**Assignment**
Set down the full data below exactly as given, please.

============

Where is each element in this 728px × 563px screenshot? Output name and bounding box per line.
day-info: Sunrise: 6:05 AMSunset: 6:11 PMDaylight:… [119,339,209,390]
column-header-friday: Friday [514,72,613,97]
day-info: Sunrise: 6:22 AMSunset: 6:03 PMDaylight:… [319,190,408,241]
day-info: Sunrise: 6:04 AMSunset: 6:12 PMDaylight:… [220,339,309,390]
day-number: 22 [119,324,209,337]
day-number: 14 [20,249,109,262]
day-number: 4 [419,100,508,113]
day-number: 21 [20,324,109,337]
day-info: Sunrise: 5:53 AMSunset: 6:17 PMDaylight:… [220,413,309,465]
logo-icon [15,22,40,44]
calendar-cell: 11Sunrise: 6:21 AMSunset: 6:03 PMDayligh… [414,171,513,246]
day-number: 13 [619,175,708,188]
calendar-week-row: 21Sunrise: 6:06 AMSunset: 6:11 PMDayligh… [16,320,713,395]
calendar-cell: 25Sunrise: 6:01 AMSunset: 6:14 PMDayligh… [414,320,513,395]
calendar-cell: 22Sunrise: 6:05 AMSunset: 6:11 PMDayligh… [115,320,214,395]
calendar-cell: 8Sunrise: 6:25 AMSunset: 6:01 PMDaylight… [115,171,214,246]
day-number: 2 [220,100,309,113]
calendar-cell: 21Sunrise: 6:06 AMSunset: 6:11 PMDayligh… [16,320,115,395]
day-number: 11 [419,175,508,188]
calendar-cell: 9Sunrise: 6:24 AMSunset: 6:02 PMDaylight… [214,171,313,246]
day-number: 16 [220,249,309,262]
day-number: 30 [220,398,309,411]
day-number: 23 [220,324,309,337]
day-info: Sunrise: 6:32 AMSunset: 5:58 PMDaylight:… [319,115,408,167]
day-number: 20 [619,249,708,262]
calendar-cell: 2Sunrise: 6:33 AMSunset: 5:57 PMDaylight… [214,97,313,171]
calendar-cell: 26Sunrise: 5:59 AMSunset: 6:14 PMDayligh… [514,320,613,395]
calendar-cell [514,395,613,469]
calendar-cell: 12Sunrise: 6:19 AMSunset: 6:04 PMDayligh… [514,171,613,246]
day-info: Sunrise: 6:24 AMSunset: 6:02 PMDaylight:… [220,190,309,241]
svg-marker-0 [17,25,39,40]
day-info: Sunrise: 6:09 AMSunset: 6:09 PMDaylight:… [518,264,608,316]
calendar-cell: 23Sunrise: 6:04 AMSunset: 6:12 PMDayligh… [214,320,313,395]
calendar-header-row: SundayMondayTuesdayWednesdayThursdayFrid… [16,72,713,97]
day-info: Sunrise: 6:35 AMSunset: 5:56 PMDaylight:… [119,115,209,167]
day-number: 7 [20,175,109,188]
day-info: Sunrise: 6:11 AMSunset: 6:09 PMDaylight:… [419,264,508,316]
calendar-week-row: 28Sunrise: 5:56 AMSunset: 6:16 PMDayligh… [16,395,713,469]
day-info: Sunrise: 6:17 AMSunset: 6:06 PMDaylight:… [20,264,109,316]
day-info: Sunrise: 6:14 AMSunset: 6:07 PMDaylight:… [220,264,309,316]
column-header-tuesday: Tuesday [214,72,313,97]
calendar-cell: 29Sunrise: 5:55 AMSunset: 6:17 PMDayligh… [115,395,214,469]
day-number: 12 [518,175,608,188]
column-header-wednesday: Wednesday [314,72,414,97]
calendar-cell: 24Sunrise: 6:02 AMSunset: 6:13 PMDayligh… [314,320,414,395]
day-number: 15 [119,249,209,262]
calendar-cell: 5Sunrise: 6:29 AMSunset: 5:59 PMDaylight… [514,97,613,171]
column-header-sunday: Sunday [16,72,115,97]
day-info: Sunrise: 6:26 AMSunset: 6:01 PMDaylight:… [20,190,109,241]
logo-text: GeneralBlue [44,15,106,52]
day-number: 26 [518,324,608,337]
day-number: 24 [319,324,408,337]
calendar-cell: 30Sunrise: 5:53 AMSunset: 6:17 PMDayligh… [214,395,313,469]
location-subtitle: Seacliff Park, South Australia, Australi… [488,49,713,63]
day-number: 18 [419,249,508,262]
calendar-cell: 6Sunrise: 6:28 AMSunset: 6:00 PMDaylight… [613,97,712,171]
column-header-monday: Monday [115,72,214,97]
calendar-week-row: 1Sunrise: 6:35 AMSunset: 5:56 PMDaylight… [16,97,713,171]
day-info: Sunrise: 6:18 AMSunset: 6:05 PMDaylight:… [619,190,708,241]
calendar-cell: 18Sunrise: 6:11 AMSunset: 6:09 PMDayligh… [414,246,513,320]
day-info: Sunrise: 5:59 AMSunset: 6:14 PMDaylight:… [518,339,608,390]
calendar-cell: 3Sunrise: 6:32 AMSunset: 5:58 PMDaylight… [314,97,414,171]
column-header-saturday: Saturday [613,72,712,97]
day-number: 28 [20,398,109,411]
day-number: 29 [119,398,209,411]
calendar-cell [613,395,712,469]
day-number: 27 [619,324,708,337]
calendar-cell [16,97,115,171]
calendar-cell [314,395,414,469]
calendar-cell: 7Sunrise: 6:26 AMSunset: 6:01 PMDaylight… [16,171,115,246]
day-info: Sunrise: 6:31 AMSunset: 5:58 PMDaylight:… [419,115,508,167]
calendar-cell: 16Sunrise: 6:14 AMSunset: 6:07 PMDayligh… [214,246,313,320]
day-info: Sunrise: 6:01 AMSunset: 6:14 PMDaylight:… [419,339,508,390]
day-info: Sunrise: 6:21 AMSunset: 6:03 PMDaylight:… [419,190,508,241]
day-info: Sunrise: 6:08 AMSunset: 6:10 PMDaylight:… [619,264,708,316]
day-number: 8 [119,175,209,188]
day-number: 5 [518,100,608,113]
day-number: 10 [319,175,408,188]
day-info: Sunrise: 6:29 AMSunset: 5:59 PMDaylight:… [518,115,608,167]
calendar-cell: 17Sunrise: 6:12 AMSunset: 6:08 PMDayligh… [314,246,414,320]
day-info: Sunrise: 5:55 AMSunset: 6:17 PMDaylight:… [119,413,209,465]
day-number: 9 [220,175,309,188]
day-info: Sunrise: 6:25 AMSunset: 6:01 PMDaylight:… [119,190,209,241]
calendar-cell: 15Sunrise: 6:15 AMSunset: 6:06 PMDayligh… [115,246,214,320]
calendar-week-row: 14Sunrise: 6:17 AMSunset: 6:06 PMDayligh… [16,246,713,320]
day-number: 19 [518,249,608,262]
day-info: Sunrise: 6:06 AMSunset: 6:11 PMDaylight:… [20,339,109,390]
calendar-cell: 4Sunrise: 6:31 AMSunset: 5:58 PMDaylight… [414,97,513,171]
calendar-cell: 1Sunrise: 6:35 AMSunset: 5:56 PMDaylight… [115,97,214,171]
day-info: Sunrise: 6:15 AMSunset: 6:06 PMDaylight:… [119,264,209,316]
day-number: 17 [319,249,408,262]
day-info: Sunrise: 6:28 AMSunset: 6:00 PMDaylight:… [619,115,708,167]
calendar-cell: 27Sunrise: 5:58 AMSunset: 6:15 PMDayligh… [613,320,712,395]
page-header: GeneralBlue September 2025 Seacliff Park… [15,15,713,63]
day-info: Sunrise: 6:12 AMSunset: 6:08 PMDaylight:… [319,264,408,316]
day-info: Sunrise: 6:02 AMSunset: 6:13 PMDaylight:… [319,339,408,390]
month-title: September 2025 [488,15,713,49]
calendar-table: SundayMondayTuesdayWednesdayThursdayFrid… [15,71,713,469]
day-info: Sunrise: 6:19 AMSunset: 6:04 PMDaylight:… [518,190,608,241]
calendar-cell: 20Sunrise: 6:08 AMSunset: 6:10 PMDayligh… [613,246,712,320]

============

**Problem solution**
Where is each element in this 728px × 563px screenshot? Output name and bounding box per line.
day-info: Sunrise: 6:05 AMSunset: 6:11 PMDaylight:… [119,339,209,390]
column-header-friday: Friday [514,72,613,97]
day-info: Sunrise: 6:22 AMSunset: 6:03 PMDaylight:… [319,190,408,241]
day-info: Sunrise: 6:04 AMSunset: 6:12 PMDaylight:… [220,339,309,390]
day-number: 22 [119,324,209,337]
day-number: 14 [20,249,109,262]
day-number: 4 [419,100,508,113]
day-number: 21 [20,324,109,337]
day-info: Sunrise: 5:53 AMSunset: 6:17 PMDaylight:… [220,413,309,465]
logo-icon [15,22,40,44]
calendar-cell: 11Sunrise: 6:21 AMSunset: 6:03 PMDayligh… [414,171,513,246]
day-number: 13 [619,175,708,188]
calendar-week-row: 21Sunrise: 6:06 AMSunset: 6:11 PMDayligh… [16,320,713,395]
calendar-cell: 25Sunrise: 6:01 AMSunset: 6:14 PMDayligh… [414,320,513,395]
calendar-cell: 22Sunrise: 6:05 AMSunset: 6:11 PMDayligh… [115,320,214,395]
calendar-cell: 8Sunrise: 6:25 AMSunset: 6:01 PMDaylight… [115,171,214,246]
day-number: 2 [220,100,309,113]
calendar-cell: 21Sunrise: 6:06 AMSunset: 6:11 PMDayligh… [16,320,115,395]
day-number: 11 [419,175,508,188]
calendar-cell: 9Sunrise: 6:24 AMSunset: 6:02 PMDaylight… [214,171,313,246]
day-number: 16 [220,249,309,262]
day-number: 30 [220,398,309,411]
day-number: 23 [220,324,309,337]
day-info: Sunrise: 6:32 AMSunset: 5:58 PMDaylight:… [319,115,408,167]
day-number: 20 [619,249,708,262]
calendar-cell: 2Sunrise: 6:33 AMSunset: 5:57 PMDaylight… [214,97,313,171]
calendar-cell: 26Sunrise: 5:59 AMSunset: 6:14 PMDayligh… [514,320,613,395]
calendar-cell [514,395,613,469]
calendar-cell: 12Sunrise: 6:19 AMSunset: 6:04 PMDayligh… [514,171,613,246]
day-info: Sunrise: 6:24 AMSunset: 6:02 PMDaylight:… [220,190,309,241]
svg-marker-0 [17,25,39,40]
day-info: Sunrise: 6:09 AMSunset: 6:09 PMDaylight:… [518,264,608,316]
calendar-cell: 23Sunrise: 6:04 AMSunset: 6:12 PMDayligh… [214,320,313,395]
calendar-header-row: SundayMondayTuesdayWednesdayThursdayFrid… [16,72,713,97]
day-info: Sunrise: 6:35 AMSunset: 5:56 PMDaylight:… [119,115,209,167]
day-number: 7 [20,175,109,188]
day-info: Sunrise: 6:11 AMSunset: 6:09 PMDaylight:… [419,264,508,316]
calendar-week-row: 28Sunrise: 5:56 AMSunset: 6:16 PMDayligh… [16,395,713,469]
day-info: Sunrise: 6:17 AMSunset: 6:06 PMDaylight:… [20,264,109,316]
day-info: Sunrise: 6:14 AMSunset: 6:07 PMDaylight:… [220,264,309,316]
column-header-tuesday: Tuesday [214,72,313,97]
calendar-cell: 29Sunrise: 5:55 AMSunset: 6:17 PMDayligh… [115,395,214,469]
day-number: 12 [518,175,608,188]
column-header-wednesday: Wednesday [314,72,414,97]
calendar-cell: 24Sunrise: 6:02 AMSunset: 6:13 PMDayligh… [314,320,414,395]
day-number: 15 [119,249,209,262]
calendar-cell: 5Sunrise: 6:29 AMSunset: 5:59 PMDaylight… [514,97,613,171]
column-header-sunday: Sunday [16,72,115,97]
day-info: Sunrise: 6:26 AMSunset: 6:01 PMDaylight:… [20,190,109,241]
logo-text: GeneralBlue [44,15,106,52]
day-number: 26 [518,324,608,337]
day-number: 24 [319,324,408,337]
calendar-cell: 30Sunrise: 5:53 AMSunset: 6:17 PMDayligh… [214,395,313,469]
location-subtitle: Seacliff Park, South Australia, Australi… [488,49,713,63]
day-number: 18 [419,249,508,262]
calendar-cell: 6Sunrise: 6:28 AMSunset: 6:00 PMDaylight… [613,97,712,171]
column-header-monday: Monday [115,72,214,97]
calendar-week-row: 1Sunrise: 6:35 AMSunset: 5:56 PMDaylight… [16,97,713,171]
day-info: Sunrise: 6:18 AMSunset: 6:05 PMDaylight:… [619,190,708,241]
calendar-cell: 18Sunrise: 6:11 AMSunset: 6:09 PMDayligh… [414,246,513,320]
day-info: Sunrise: 5:59 AMSunset: 6:14 PMDaylight:… [518,339,608,390]
calendar-cell: 3Sunrise: 6:32 AMSunset: 5:58 PMDaylight… [314,97,414,171]
column-header-saturday: Saturday [613,72,712,97]
day-number: 28 [20,398,109,411]
day-number: 29 [119,398,209,411]
calendar-cell [613,395,712,469]
day-number: 27 [619,324,708,337]
calendar-cell [16,97,115,171]
calendar-cell [314,395,414,469]
calendar-cell: 7Sunrise: 6:26 AMSunset: 6:01 PMDaylight… [16,171,115,246]
day-info: Sunrise: 6:31 AMSunset: 5:58 PMDaylight:… [419,115,508,167]
calendar-cell: 16Sunrise: 6:14 AMSunset: 6:07 PMDayligh… [214,246,313,320]
day-info: Sunrise: 6:01 AMSunset: 6:14 PMDaylight:… [419,339,508,390]
day-info: Sunrise: 6:21 AMSunset: 6:03 PMDaylight:… [419,190,508,241]
day-info: Sunrise: 6:08 AMSunset: 6:10 PMDaylight:… [619,264,708,316]
day-number: 8 [119,175,209,188]
day-number: 5 [518,100,608,113]
day-number: 10 [319,175,408,188]
day-info: Sunrise: 6:29 AMSunset: 5:59 PMDaylight:… [518,115,608,167]
calendar-cell: 17Sunrise: 6:12 AMSunset: 6:08 PMDayligh… [314,246,414,320]
day-info: Sunrise: 5:55 AMSunset: 6:17 PMDaylight:… [119,413,209,465]
day-number: 9 [220,175,309,188]
day-info: Sunrise: 6:25 AMSunset: 6:01 PMDaylight:… [119,190,209,241]
calendar-cell: 15Sunrise: 6:15 AMSunset: 6:06 PMDayligh… [115,246,214,320]
calendar-week-row: 14Sunrise: 6:17 AMSunset: 6:06 PMDayligh… [16,246,713,320]
day-number: 19 [518,249,608,262]
day-info: Sunrise: 6:06 AMSunset: 6:11 PMDaylight:… [20,339,109,390]
calendar-cell: 4Sunrise: 6:31 AMSunset: 5:58 PMDaylight… [414,97,513,171]
calendar-cell: 1Sunrise: 6:35 AMSunset: 5:56 PMDaylight… [115,97,214,171]
day-info: Sunrise: 6:15 AMSunset: 6:06 PMDaylight:… [119,264,209,316]
day-number: 17 [319,249,408,262]
day-info: Sunrise: 6:28 AMSunset: 6:00 PMDaylight:… [619,115,708,167]
calendar-cell: 27Sunrise: 5:58 AMSunset: 6:15 PMDayligh… [613,320,712,395]
page-header: GeneralBlue September 2025 Seacliff Park… [15,15,713,63]
day-info: Sunrise: 6:12 AMSunset: 6:08 PMDaylight:… [319,264,408,316]
day-info: Sunrise: 6:02 AMSunset: 6:13 PMDaylight:… [319,339,408,390]
month-title: September 2025 [488,15,713,49]
calendar-table: SundayMondayTuesdayWednesdayThursdayFrid… [15,71,713,469]
day-info: Sunrise: 6:19 AMSunset: 6:04 PMDaylight:… [518,190,608,241]
calendar-cell: 20Sunrise: 6:08 AMSunset: 6:10 PMDayligh… [613,246,712,320]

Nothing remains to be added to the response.